Problem description
Each record needs to be echoed exactly; can you do that?

***** Exercise input *****

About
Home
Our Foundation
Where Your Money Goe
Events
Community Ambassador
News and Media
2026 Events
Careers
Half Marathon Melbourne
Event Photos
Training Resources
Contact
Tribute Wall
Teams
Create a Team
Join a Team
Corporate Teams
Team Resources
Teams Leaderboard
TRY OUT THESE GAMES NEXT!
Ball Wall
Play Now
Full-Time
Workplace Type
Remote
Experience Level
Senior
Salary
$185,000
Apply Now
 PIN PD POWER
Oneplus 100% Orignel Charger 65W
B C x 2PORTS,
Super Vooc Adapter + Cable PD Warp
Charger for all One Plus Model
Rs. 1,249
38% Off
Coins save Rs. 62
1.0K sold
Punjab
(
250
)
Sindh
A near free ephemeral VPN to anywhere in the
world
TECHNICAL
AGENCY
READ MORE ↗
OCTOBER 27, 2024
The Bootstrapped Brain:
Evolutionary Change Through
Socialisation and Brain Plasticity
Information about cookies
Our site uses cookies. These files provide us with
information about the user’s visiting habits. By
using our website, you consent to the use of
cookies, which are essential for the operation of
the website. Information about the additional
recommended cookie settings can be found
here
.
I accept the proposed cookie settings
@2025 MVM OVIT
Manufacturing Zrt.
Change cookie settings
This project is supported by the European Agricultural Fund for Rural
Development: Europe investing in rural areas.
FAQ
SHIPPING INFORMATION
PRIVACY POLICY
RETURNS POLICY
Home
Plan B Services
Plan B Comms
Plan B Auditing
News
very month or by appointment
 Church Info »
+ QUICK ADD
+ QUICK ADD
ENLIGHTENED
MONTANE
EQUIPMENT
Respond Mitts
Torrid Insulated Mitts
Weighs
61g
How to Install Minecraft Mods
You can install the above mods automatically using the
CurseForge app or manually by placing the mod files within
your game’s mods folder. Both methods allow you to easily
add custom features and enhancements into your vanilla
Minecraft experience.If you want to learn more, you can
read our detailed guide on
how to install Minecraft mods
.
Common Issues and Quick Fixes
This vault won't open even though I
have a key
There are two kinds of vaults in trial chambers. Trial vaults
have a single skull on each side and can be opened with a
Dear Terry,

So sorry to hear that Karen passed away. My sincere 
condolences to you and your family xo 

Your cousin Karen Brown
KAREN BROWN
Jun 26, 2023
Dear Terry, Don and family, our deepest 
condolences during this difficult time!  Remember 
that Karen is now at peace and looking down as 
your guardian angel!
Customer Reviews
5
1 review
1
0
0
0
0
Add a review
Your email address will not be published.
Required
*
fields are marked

*****

Reply
About
Home
Our Foundation
Where Your Money Goe
Events
Community Ambassador
News and Media
2026 Events
Careers
Half Marathon Melbourne
Event Photos
Training Resources
Contact
Tribute Wall
Teams
Create a Team
Join a Team
Corporate Teams
Team Resources
Teams Leaderboard
TRY OUT THESE GAMES NEXT!
Ball Wall
Play Now
Full-Time
Workplace Type
Remote
Experience Level
Senior
Salary
$185,000
Apply Now
 PIN PD POWER
Oneplus 100% Orignel Charger 65W
B C x 2PORTS,
Super Vooc Adapter + Cable PD Warp
Charger for all One Plus Model
Rs. 1,249
38% Off
Coins save Rs. 62
1.0K sold
Punjab
(
250
)
Sindh
A near free ephemeral VPN to anywhere in the
world
TECHNICAL
AGENCY
READ MORE ↗
OCTOBER 27, 2024
The Bootstrapped Brain:
Evolutionary Change Through
Socialisation and Brain Plasticity
Information about cookies
Our site uses cookies. These files provide us with
information about the user’s visiting habits. By
using our website, you consent to the use of
cookies, which are essential for the operation of
the website. Information about the additional
recommended cookie settings can be found
here
.
I accept the proposed cookie settings
@2025 MVM OVIT
Manufacturing Zrt.
Change cookie settings
This project is supported by the European Agricultural Fund for Rural
Development: Europe investing in rural areas.
FAQ
SHIPPING INFORMATION
PRIVACY POLICY
RETURNS POLICY
Home
Plan B Services
Plan B Comms
Plan B Auditing
News
very month or by appointment
 Church Info »
+ QUICK ADD
+ QUICK ADD
ENLIGHTENED
MONTANE
EQUIPMENT
Respond Mitts
Torrid Insulated Mitts
Weighs
61g
How to Install Minecraft Mods
You can install the above mods automatically using the
CurseForge app or manually by placing the mod files within
your game’s mods folder. Both methods allow you to easily
add custom features and enhancements into your vanilla
Minecraft experience.If you want to learn more, you can
read our detailed guide on
how to install Minecraft mods
.
Common Issues and Quick Fixes
This vault won't open even though I
have a key
There are two kinds of vaults in trial chambers. Trial vaults
have a single skull on each side and can be opened with a
Dear Terry,

So sorry to hear that Karen passed away. My sincere 
condolences to you and your family xo 

Your cousin Karen Brown
KAREN BROWN
Jun 26, 2023
Dear Terry, Don and family, our deepest 
condolences during this difficult time!  Remember 
that Karen is now at peace and looking down as 
your guardian angel!
Customer Reviews
5
1 review
1
0
0
0
0
Add a review
Your email address will not be published.
Required
*
fields are marked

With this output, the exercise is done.